NBA, il Basket si giocherà a Disney World

Come tutti gli sport anche il Basket si è fermato a causa dell’epidemia di Coronavirus, però a quanto si è potuto apprendere l’NBA (che ancora non ha ripreso gli allenamenti, in quanto la Lega emanerà il protocollo di sicurezza il 1° giugno 2020) potrebbe ripartire da Disney World.


 

NBA, l’ipotesi è di tornare in campo giocando nella struttura di Disney World

In America la Stagione di Basket 2019-2020 non è ancora ripartita, in quanto come abbiamo anticipato sopra la Lega non ha ancora autorizzato la ripresa degli allenamenti, anche se a metà Giugno è molto probabile che si metta in moto l’iter che porta vedere l’NBA chiudersi.

A questo proposito l’ESPN ha riportato una notizia che riguarda la struttura in cui il Campionato vedrà la sua conclusione, in quanto in base l’indiscrezione Adam Silver, commissioner della Lega, vorrebbe ripartire e concludere (ovviamente giocando rigorosamente a porte chiuse) nel campo situato all’interno di Disney Word ad Orlando.

Al momento si tratta solo di un’ipotesi ma non è escluso che possa diventare realtà, infatti Adam Silver e il proprietario della Disney Bob Iger sono in buonissimi rapporti, senza tralasciare che il centro sportivo, o forse sarebbe meglio parlare di complesso, misura complessivamente 89 ettari e volendo al suo interno si potrebbero tranquillamente disputare la bellezza di 9 manifestazioni sportive differenti.

Inoltre anche gli atleti hanno voglia di riprendere a giocare, infatti a dare il loro parere sulla ripresa della NBA sono stati due famosi cestisti, ovvero LeBron James che ha dichiarato: “Ho visto alcuni rapporti su dirigenti e agenti che vogliono annullare la stagione?
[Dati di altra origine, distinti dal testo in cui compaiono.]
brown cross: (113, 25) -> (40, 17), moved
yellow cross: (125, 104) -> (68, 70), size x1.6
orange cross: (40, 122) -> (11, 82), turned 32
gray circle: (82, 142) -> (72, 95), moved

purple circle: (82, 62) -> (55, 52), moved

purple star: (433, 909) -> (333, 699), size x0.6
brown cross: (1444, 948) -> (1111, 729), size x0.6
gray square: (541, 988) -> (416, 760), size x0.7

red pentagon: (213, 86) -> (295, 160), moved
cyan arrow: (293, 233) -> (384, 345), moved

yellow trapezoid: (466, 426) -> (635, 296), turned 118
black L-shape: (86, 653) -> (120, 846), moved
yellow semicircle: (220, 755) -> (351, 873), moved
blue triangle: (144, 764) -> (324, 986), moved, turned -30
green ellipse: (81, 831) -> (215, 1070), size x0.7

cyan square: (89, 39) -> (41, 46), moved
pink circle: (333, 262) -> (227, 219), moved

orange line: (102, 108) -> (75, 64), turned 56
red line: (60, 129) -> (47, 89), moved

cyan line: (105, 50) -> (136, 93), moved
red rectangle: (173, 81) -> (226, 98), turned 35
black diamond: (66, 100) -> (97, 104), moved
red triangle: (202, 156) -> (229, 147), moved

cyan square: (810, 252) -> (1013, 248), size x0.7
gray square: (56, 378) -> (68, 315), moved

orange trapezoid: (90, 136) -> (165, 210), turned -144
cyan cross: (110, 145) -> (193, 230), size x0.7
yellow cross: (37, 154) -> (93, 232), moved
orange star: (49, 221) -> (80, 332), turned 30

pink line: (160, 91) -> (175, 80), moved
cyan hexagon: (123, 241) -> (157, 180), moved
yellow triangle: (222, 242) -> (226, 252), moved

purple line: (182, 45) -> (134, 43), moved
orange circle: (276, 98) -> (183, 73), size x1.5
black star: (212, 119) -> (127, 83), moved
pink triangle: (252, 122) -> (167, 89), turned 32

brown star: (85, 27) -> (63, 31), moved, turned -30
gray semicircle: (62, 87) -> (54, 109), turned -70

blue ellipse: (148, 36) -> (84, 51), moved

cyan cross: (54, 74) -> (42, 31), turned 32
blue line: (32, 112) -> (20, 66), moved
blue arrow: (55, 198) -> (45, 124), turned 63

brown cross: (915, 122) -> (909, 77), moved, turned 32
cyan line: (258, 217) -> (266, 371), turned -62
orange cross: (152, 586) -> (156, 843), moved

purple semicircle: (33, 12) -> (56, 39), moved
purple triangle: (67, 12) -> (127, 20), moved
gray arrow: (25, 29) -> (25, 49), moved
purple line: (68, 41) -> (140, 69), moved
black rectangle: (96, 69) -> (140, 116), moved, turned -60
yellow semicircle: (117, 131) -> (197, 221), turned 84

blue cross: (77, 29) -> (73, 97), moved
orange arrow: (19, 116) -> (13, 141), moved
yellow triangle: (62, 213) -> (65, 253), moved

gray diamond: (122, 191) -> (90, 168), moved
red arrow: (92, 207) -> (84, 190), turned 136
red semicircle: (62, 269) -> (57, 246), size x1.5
Questo non è assolutamente vero. Nessuno può dire niente del genere. Non appena sarà sicuro vorremmo finire la nostra stagione. Io e il mio team siamo pronti. Nessuno dovrebbe cancellare nulla“. E Danilo Gallinari che ha detto: “Non penso sia possibile riprendere prima di fine luglio-inizio agosto. Inoltre giocare a porte chiuse sarebbe molto diverso, la partita sarebbe giocata emotivamente con un livello diverso, sarebbe veramente strano e non so se tutti i giocatori riuscirebbero a rendere come prima“.